Meno servizi e meno lavoro: con l'84,3 la Campania si trova in coda anche in quest'area raggiungendo appena il diciottesimo posto. Ed è forse proprio in questo settore che si registrano i dati più clamorosi con un nettissimo scostamento tra Nord e Sud. Se in Italia per le donne è più difficile trovare lavoro rispetto agli uomini soprattutto se si hanno dei figli, nel Mezzogiorno, il gap aumenta. I dati lo spiegano al di là di ogni ragionevole dubbio: se al Nord, infatti, trova un impiego il 71,5 per cento delle donne con figli, nel Mezzogiorno può aspirare a un "posto" solo il 39,7 per cento delle donne. Donna e lavoro sono termini che tendono ad escludersi. Non vanno d'accordo nemmeno donna e politica: nel settore che si sofferma sulla presenza femminile nelle assemblee elettive locali la regione si colloca infatti al sedicesimo posto.

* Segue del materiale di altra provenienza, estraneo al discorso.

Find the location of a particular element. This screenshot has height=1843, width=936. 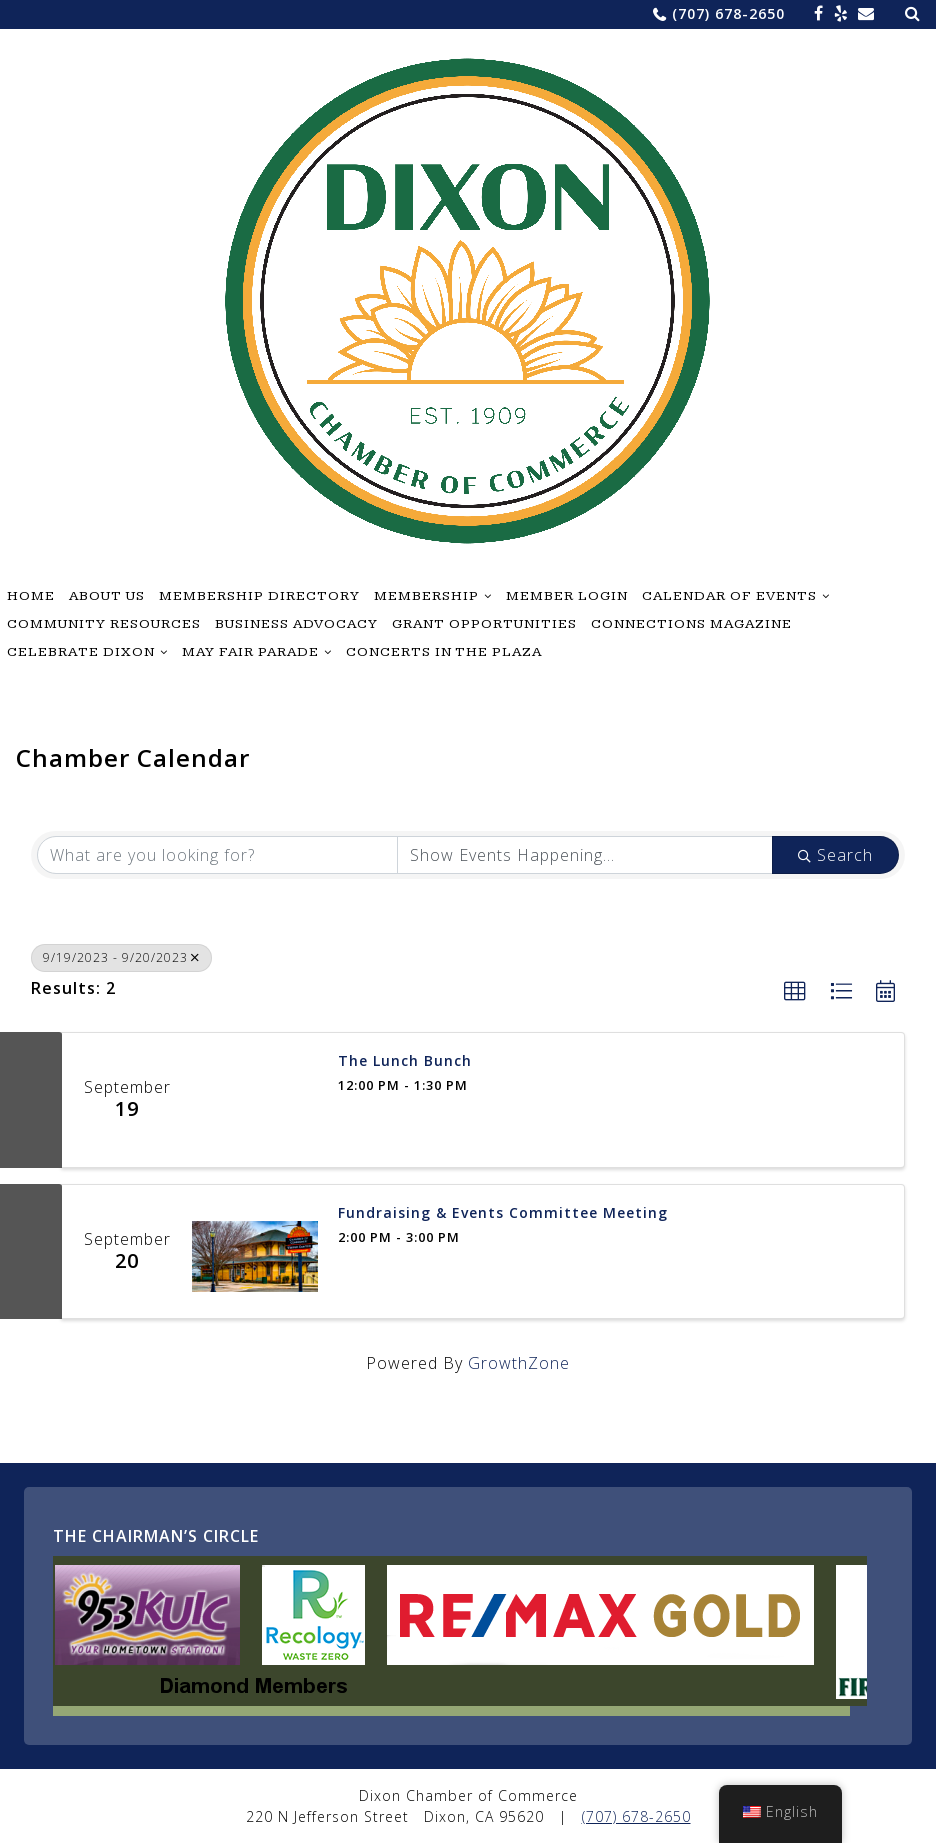

[The Lunch Bunch link] is located at coordinates (255, 1100).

Il resto della classifica continua a essere un disastro: la Campania è diciottesima rispetto alla dimensione salute, diciassettesima rispetto alla soddisfazione personale, e diciannovesima nella classifica delle strutture per fronteggiare la violenza. Con questi dati, la festa della mamma sembra quasi un'ingiuria.